## Aim of the exercise
All lines of the material must be output verbatim.

## Data in this exercise
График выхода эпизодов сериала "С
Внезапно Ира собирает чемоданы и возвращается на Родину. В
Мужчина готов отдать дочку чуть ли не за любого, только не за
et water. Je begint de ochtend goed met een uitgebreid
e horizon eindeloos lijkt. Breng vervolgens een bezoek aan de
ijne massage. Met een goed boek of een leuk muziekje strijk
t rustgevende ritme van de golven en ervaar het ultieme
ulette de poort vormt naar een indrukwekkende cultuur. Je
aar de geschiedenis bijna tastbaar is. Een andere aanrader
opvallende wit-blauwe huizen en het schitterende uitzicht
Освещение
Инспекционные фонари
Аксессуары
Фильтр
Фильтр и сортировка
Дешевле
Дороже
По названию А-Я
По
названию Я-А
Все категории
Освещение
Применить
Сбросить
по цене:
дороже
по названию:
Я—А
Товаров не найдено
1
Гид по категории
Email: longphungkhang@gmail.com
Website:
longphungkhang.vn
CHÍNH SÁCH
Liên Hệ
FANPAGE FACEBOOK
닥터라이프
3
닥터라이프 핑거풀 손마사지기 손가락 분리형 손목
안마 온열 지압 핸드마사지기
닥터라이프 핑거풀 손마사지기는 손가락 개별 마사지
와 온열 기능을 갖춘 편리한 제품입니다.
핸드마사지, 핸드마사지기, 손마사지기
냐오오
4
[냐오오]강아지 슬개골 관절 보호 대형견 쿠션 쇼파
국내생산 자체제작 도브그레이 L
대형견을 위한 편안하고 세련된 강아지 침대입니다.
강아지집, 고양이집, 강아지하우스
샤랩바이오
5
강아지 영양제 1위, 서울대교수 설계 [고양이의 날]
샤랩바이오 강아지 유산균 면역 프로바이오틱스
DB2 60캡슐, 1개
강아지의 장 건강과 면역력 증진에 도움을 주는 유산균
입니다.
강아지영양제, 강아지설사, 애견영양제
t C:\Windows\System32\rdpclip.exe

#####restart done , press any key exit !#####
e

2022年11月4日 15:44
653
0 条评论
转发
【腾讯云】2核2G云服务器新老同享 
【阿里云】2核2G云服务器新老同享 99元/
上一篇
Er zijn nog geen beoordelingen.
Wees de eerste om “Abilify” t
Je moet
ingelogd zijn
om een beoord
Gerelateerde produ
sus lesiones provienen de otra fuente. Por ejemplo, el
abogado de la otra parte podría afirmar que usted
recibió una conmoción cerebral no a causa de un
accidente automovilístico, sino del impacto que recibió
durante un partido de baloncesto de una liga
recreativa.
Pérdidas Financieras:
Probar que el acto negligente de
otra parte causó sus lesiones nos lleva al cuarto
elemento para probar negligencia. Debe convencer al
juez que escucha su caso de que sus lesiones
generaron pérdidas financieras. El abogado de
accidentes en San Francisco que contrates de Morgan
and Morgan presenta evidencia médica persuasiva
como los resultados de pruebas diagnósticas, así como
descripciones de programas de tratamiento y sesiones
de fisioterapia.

## Task solution
График выхода эпизодов сериала "С
Внезапно Ира собирает чемоданы и возвращается на Родину. В
Мужчина готов отдать дочку чуть ли не за любого, только не за
et water. Je begint de ochtend goed met een uitgebreid
e horizon eindeloos lijkt. Breng vervolgens een bezoek aan de
ijne massage. Met een goed boek of een leuk muziekje strijk
t rustgevende ritme van de golven en ervaar het ultieme
ulette de poort vormt naar een indrukwekkende cultuur. Je
aar de geschiedenis bijna tastbaar is. Een andere aanrader
opvallende wit-blauwe huizen en het schitterende uitzicht
Освещение
Инспекционные фонари
Аксессуары
Фильтр
Фильтр и сортировка
Дешевле
Дороже
По названию А-Я
По
названию Я-А
Все категории
Освещение
Применить
Сбросить
по цене:
дороже
по названию:
Я—А
Товаров не найдено
1
Гид по категории
Email: longphungkhang@gmail.com
Website:
longphungkhang.vn
CHÍNH SÁCH
Liên Hệ
FANPAGE FACEBOOK
닥터라이프
3
닥터라이프 핑거풀 손마사지기 손가락 분리형 손목
안마 온열 지압 핸드마사지기
닥터라이프 핑거풀 손마사지기는 손가락 개별 마사지
와 온열 기능을 갖춘 편리한 제품입니다.
핸드마사지, 핸드마사지기, 손마사지기
냐오오
4
[냐오오]강아지 슬개골 관절 보호 대형견 쿠션 쇼파
국내생산 자체제작 도브그레이 L
대형견을 위한 편안하고 세련된 강아지 침대입니다.
강아지집, 고양이집, 강아지하우스
샤랩바이오
5
강아지 영양제 1위, 서울대교수 설계 [고양이의 날]
샤랩바이오 강아지 유산균 면역 프로바이오틱스
DB2 60캡슐, 1개
강아지의 장 건강과 면역력 증진에 도움을 주는 유산균
입니다.
강아지영양제, 강아지설사, 애견영양제
t C:\Windows\System32\rdpclip.exe

#####restart done , press any key exit !#####
e

2022年11月4日 15:44
653
0 条评论
转发
【腾讯云】2核2G云服务器新老同享 
【阿里云】2核2G云服务器新老同享 99元/
上一篇
Er zijn nog geen beoordelingen.
Wees de eerste om “Abilify” t
Je moet
ingelogd zijn
om een beoord
Gerelateerde produ
sus lesiones provienen de otra fuente. Por ejemplo, el
abogado de la otra parte podría afirmar que usted
recibió una conmoción cerebral no a causa de un
accidente automovilístico, sino del impacto que recibió
durante un partido de baloncesto de una liga
recreativa.
Pérdidas Financieras:
Probar que el acto negligente de
otra parte causó sus lesiones nos lleva al cuarto
elemento para probar negligencia. Debe convencer al
juez que escucha su caso de que sus lesiones
generaron pérdidas financieras. El abogado de
accidentes en San Francisco que contrates de Morgan
and Morgan presenta evidencia médica persuasiva
como los resultados de pruebas diagnósticas, así como
descripciones de programas de tratamiento y sesiones
de fisioterapia.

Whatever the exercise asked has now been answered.